参数1就是定义的串口设备serial的系统设备parent的基对象parent
简单来看就是serial->parent->parent
****************************************************************
下面干点无聊的事,把三个结构体放一起试试,我就是想这样玩。。。
struct rt_serial_device
{
//struct rt_device parent;
{
//struct rt_object parent; /**< inherit from rt_object */
{
char name[RT_NAME_MAX]; /**< name of kernel object */
rt_uint8_t type; /**< type of kernel object */
rt_uint8_t flag; /**< flag of kernel object */
#ifdef RT_USING_MODULE
void *module_id; /**< id of application module */
#endif
rt_list_t list; /**< list node of kernel object */
};
enum rt_device_class_type type; /**< device type */
rt_uint16_t flag; /**< device flag */
rt_uint16_t open_flag; /**< device open flag */
rt_uint8_t ref_count; /**< reference count */
rt_uint8_t device_id; /**< 0 - 255 */
/* device call back */
rt_err_t (*rx_indicate)(rt_device_t dev, rt_size_t size);
rt_err_t (*tx_complete)(rt_device_t dev, void *buffer);
/* common device interface */
rt_err_t (*init)(rt_device_t dev);
rt_err_t (*open)(rt_device_t dev, rt_uint16_t oflag);
rt_err_t (*close)(rt_device_t dev);
rt_size_t (*read)(rt_device_t dev, rt_off_t pos, void *buffer, rt_size_t size);
rt_size_t (*write)(rt_device_t dev, rt_off_t pos, const void *buffer, rt_size_t size);
rt_err_t (*control)(rt_device_t dev, rt_uint8_t cmd, void *args);
void *user_data; /**< device private data */
}
//const struct rt_uart_ops *ops;
{
rt_err_t (*configure)(struct rt_serial_device *serial, struct serial_configure *cfg);
rt_err_t (*control)(struct rt_serial_device *serial, int cmd, void *arg);
int (*putc)(struct rt_serial_device *serial, char c);
int (*getc)(struct rt_serial_device *serial);
rt_size_t (*dma_transmit)(struct rt_serial_device *serial, const rt_uint8_t *buf, rt_size_t size, int direction);
}
//struct serial_configure config;
{
rt_uint32_t baud_rate;
rt_uint32_t data_bits : 4;
rt_uint32_t stop_bits : 2;
rt_uint32_t parity : 2;
rt_uint32_t bit_order : 1;
rt_uint32_t invert : 1;
rt_uint32_t bufsz : 16;
rt_uint32_t reserved : 4;
}
void *serial_rx;
void *serial_tx;
};这样咱们就可以看一看这个串口设备结构体里到底都是什么鬼了,看能看懂的,看不懂的放放,八成是你现在用不着的,用的着的时候再仔细研究。

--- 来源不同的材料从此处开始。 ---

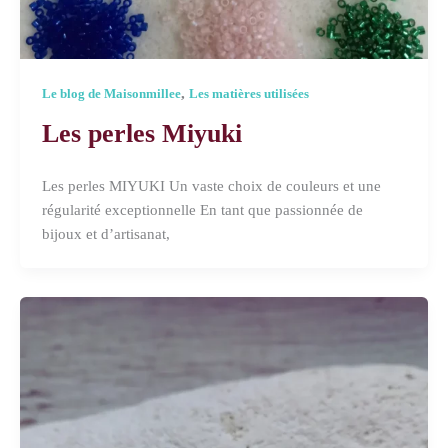
,
Le blog de Maisonmillee
Les matières utilisées
Les perles Miyuki
Les perles MIYUKI Un vaste choix de couleurs et une
régularité exceptionnelle En tant que passionnée de
bijoux et d’artisanat,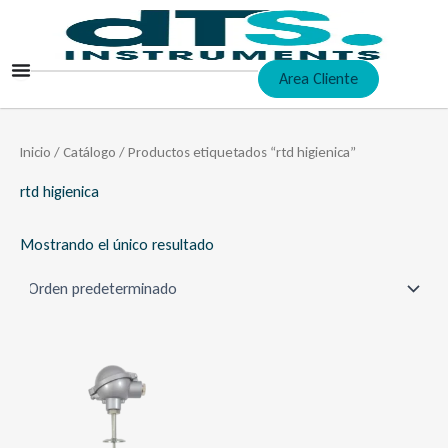
Ir
al
contenido
Area Cliente
Inicio
/
Catálogo
/ Productos etiquetados “rtd higienica”
rtd higienica
Mostrando el único resultado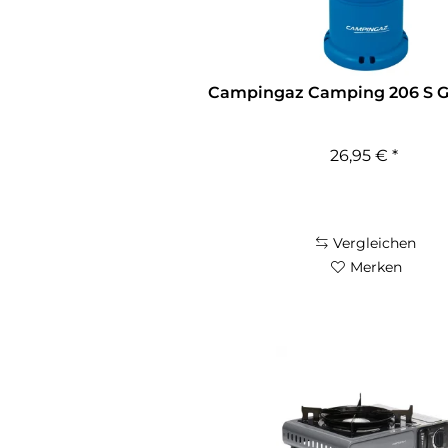
Campingaz Camping 206 S G
26,95 € *
Vergleichen
Merken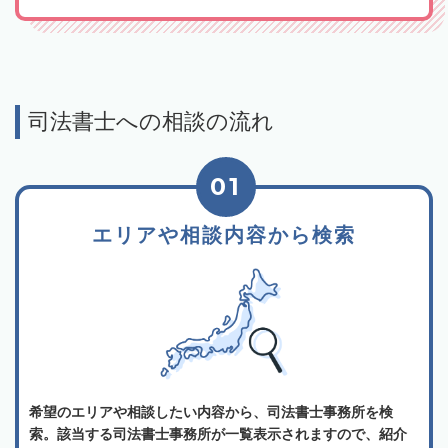
司法書士への相談の流れ
01
エリアや相談内容から検索
希望のエリアや相談したい内容から、司法書士事務所を検
索。該当する司法書士事務所が一覧表示されますので、紹介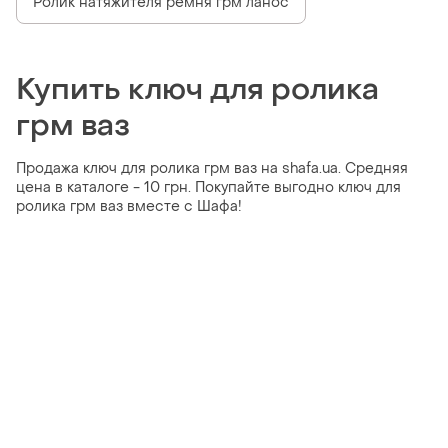
Ролик натяжителя ремня грм ланос
Купить ключ для ролика
грм ваз
Продажа ключ для ролика грм ваз на shafa.ua. Средняя
цена в каталоге - 10 грн. Покупайте выгодно ключ для
ролика грм ваз вместе с Шафа!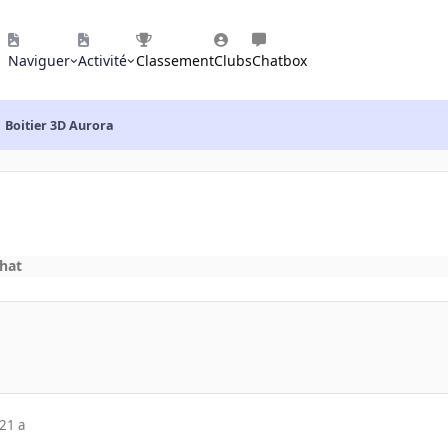
Naviguer
Activité
Classement
Clubs
Chatbox
Boitier 3D Aurora
chat
21 a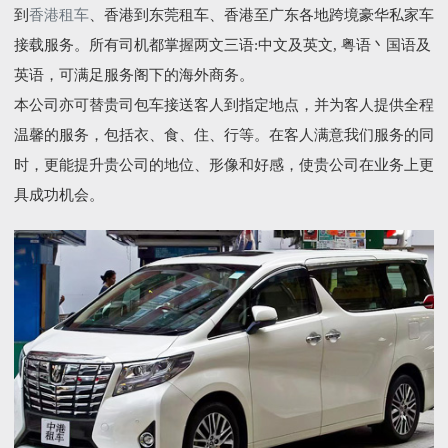
到
香港租车
、香港到东莞租车、香港至广东各地跨境豪华私家车
接载服务。所有司机都掌握两文三语:中文及英文, 粤语丶国语及
英语，可满足服务阁下的海外商务。
本公司亦可替贵司包车接送客人到指定地点，并为客人提供全程
温馨的服务，包括衣、食、住、行等。在客人满意我们服务的同
时，更能提升贵公司的地位、形像和好感，使贵公司在业务上更
具成功机会。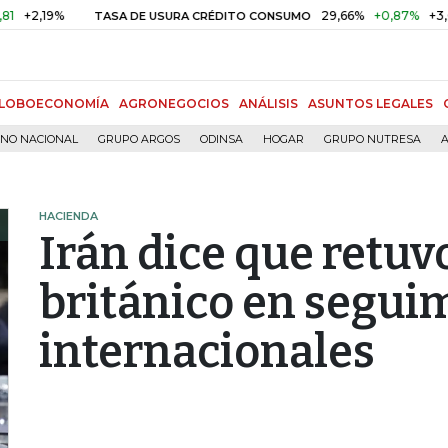
,19%
29,66%
+0,87%
+3,02%
TASA DE USURA CRÉDITO CONSUMO
LOBOECONOMÍA
AGRONEGOCIOS
ANÁLISIS
ASUNTOS LEGALES
RNO NACIONAL
GRUPO ARGOS
ODINSA
HOGAR
GRUPO NUTRESA
A
HACIENDA
Irán dice que retuv
británico en seguim
internacionales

name,内核对象的名字,"uart3",系统独一无二的
type,对象的类型,RT_Object_Class_Device设备对象
open_flag,设备打开标志
reference,设备引用计数
device_id,设备id
两个回调函数:
rx_indicate
tx_complete
接下来,通用设备接口:
init
open
close
read
write
control
user_data:设备私有数据指针
下面一堆串口操作函数指针:
configure
control
putc
getc
dma_transmit
紧接着是串口配置信息,包括8N1,串口缓冲区大小等:
baud_rate
data_bits
stop_bits
parity
bit_order
invert
bufsz
下面是串口发送和接收区缓存地址指针:
serial_rx
serial_tx
先写这么多,还在学习中。。。